2FA fail

2FA FTW? Two-factor authentication ain't all that

Is two-factor authentication (2FA) a mess? Some say it is, because too many developers rely on insecure second factors.

2FA adds “something you have” to “something you know” (i.e., a password). That added factor used to be a strong, crypto-based, time-limited-PIN generator. But lately, we’re seeing more and more systems resort to weak, SMS-based authentication, where it’s assumed you have sole control of your phone.

Sadly, text messaging isn’t terrifically secure, for a host of reasons—not the least of which is social engineering. But, in this week’s Security Blogwatch, we wonder whether SMS is really as harmful as they say.

Your humble blogwatcher curated these bloggy bits for your entertainment. Not to mention:  Get off my lawn

What’s the craic? Russell Brandom opines, Two-factor authentication is a mess:

Nearly all major web services now provide some form of two-factor authentication, but they vary greatly in how well they protect accounts. … It’s time to be honest about its limits.

There are dozens of different varieties. … Some send verification codes over SMS. … Others use email or … verification apps like Duo and Google Auth. [But] it’s become clear that most two-factor systems don’t stand up against sophisticated [hackers].

Two-factor’s trickiest weak point? Wireless carriers. … [NIST] quietly withdrew support for SMS-based two-factor in August, pointing to the risk of interception or spoofing, but … if anything, services are relying more on SMS [because] it’s … easier to use.

Is SMS really all that insecure? Just in time, here’s Justin Williams: [You're fired! -Ed.]

How did I, someone who is reasonably secure, have … his PayPal account compromised, and a few hundred dollars withdrawn?

I checked my email and saw two new emails. The first is from Google with a security reset code. … The second email I see was from PayPal stating that $200 AUD was transferred from my bank.

Finally, it clicked: someone has taken over my cell phone. I … called AT&T's customer service line. … Someone had been dialing the … call center all day … but was repeatedly rejected because they didn't know my passcode, until someone broke protocol [and] didn't require my … passcode. The intruder had the … call center rep switch my number … to his/her burner phone.

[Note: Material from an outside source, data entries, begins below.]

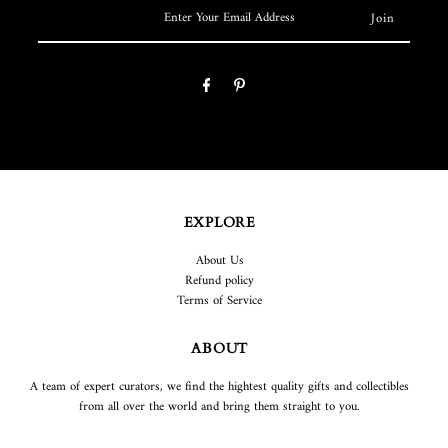
EXPLORE
About Us
Refund policy
Terms of Service
ABOUT
A team of expert curators, we find the hightest quality gifts and collectibles
from all over the world and bring them straight to you.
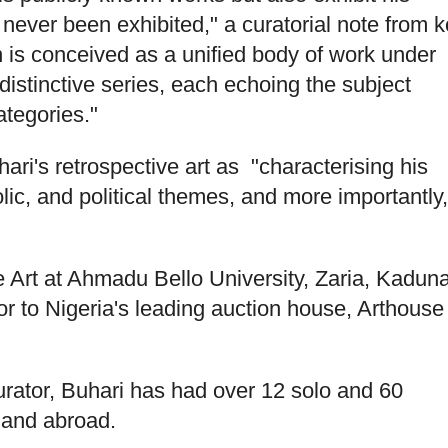
never been exhibited," a curatorial note from k
n is conceived as a unified body of work under
distinctive series, each echoing the subject
tegories."
ari's retrospective art as "characterising his
ic, and political themes, and more importantly,
ne Art at Ahmadu Bello University, Zaria, Kadun
sor to Nigeria's leading auction house, Arthouse
urator, Buhari has had over 12 solo and 60
a and abroad.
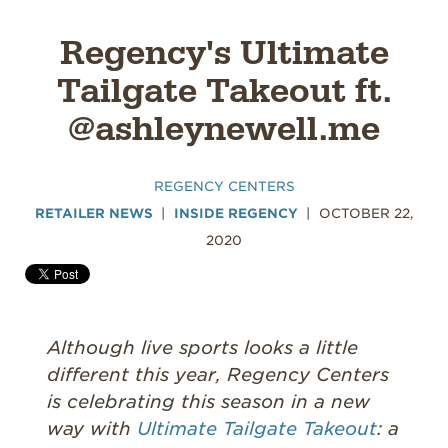
Regency's Ultimate
Tailgate Takeout ft.
@ashleynewell.me
REGENCY CENTERS
RETAILER NEWS
INSIDE REGENCY
OCTOBER 22,
2020
Although live sports looks a little
different this year, Regency Centers
is celebrating this season in a new
way with
Ultimate Tailgate Takeout
: a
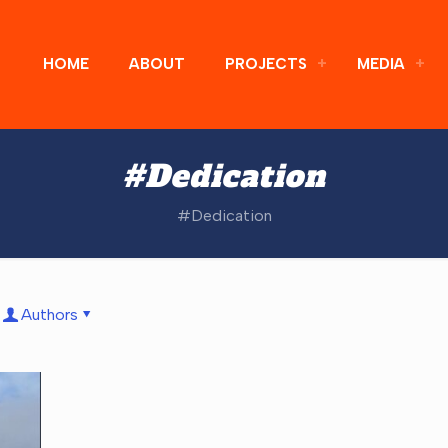
HOME
ABOUT
PROJECTS
MEDIA
#Dedication
#Dedication
Authors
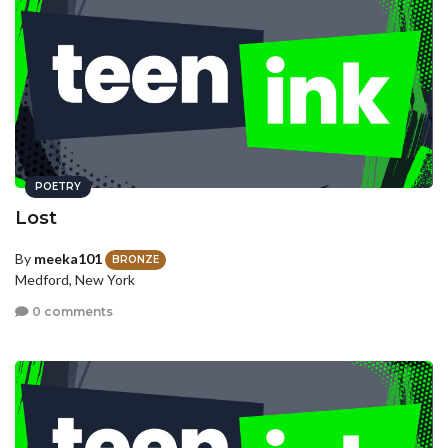
POETRY
Lost
By
meeka101
BRONZE
Medford, New York
0 comments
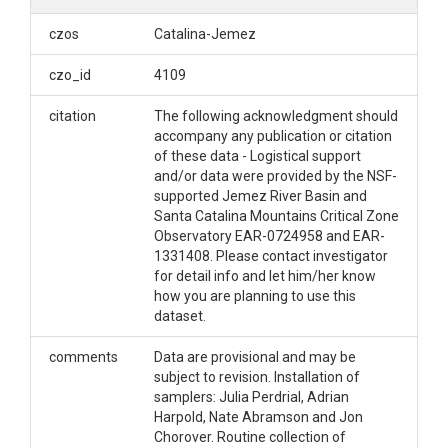
czos
Catalina-Jemez
czo_id
4109
citation
The following acknowledgment should
accompany any publication or citation
of these data - Logistical support
and/or data were provided by the NSF-
supported Jemez River Basin and
Santa Catalina Mountains Critical Zone
Observatory EAR-0724958 and EAR-
1331408. Please contact investigator
for detail info and let him/her know
how you are planning to use this
dataset.
comments
Data are provisional and may be
subject to revision. Installation of
samplers: Julia Perdrial, Adrian
Harpold, Nate Abramson and Jon
Chorover. Routine collection of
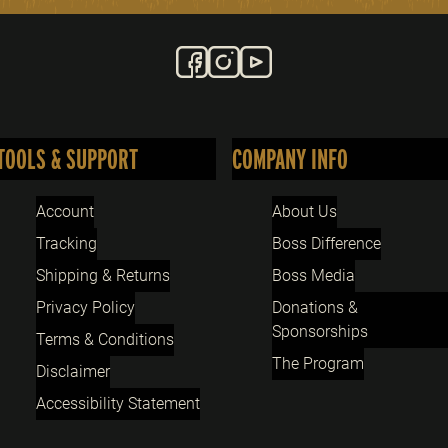
TOOLS & SUPPORT
COMPANY INFO
Account
About Us
Tracking
Boss Difference
Shipping & Returns
Boss Media
Privacy Policy
Donations &
Sponsorships
Terms & Conditions
The Program
Disclaimer
Accessibility Statement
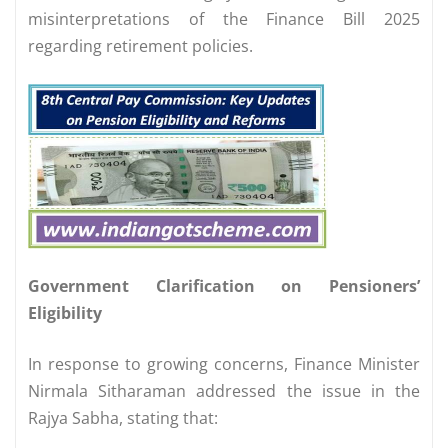
misinterpretations of the Finance Bill 2025
regarding retirement policies.
Government Clarification on Pensioners’
Eligibility
In response to growing concerns, Finance Minister
Nirmala Sitharaman addressed the issue in the
Rajya Sabha, stating that:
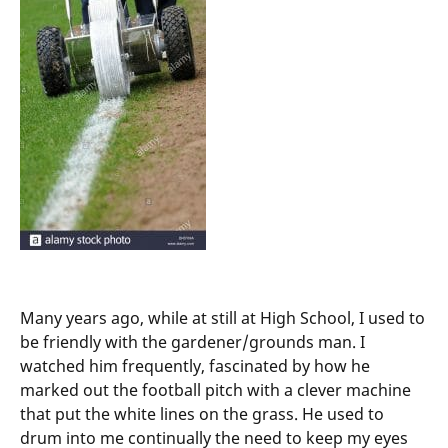
Many years ago, while at still at High School, I used to
be friendly with the gardener/grounds man. I
watched him frequently, fascinated by how he
marked out the football pitch with a clever machine
that put the white lines on the grass. He used to
drum into me continually the need to keep my eyes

For all the advances that we have made … online security still has a ways to go.

Ouch. But an AT&T spokesperson said:

Protecting customers and their accounts is a top priority. We … have various security measures and protocols to prevent this. In this case, those protocols were not followed [so] we are taking additional steps to prevent it from happening again.

What sort of “additional steps”? Here’s the pseudonymous kain preacher:

I've worked at an ATT call center. … What he did is a fireable offence.

Wait. Pause. How did we get here? Mike Stewart thinks he knows:

I'm of the opinion that the accelerant for this dumpster fire is that companies are allowed to define "two-factor authentication." … It comes down to money.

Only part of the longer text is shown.